*** Records provided Section Begins ***

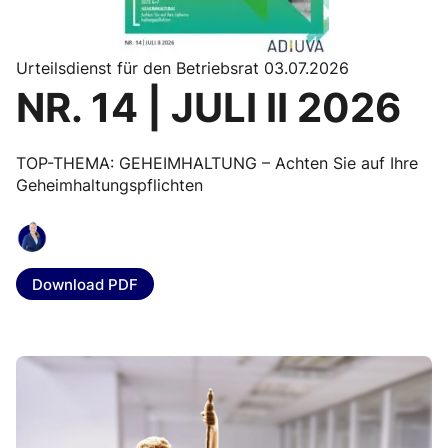
Urteilsdienst für den Betriebsrat 03.07.2026
NR. 14 | JULI II 2026
TOP-THEMA: GEHEIMHALTUNG – Achten Sie auf Ihre
Geheimhaltungspflichten
Download PDF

*** Records provided Section Ends ***

Required work
Your response should consist solely of the lines from the one containing "NR. 14 | JULI II 2026" to the end of the entries, both ends included, exactly as they appear.

Solution for this problem
NR. 14 | JULI II 2026
TOP-THEMA: GEHEIMHALTUNG – Achten Sie auf Ihre
Geheimhaltungspflichten
Download PDF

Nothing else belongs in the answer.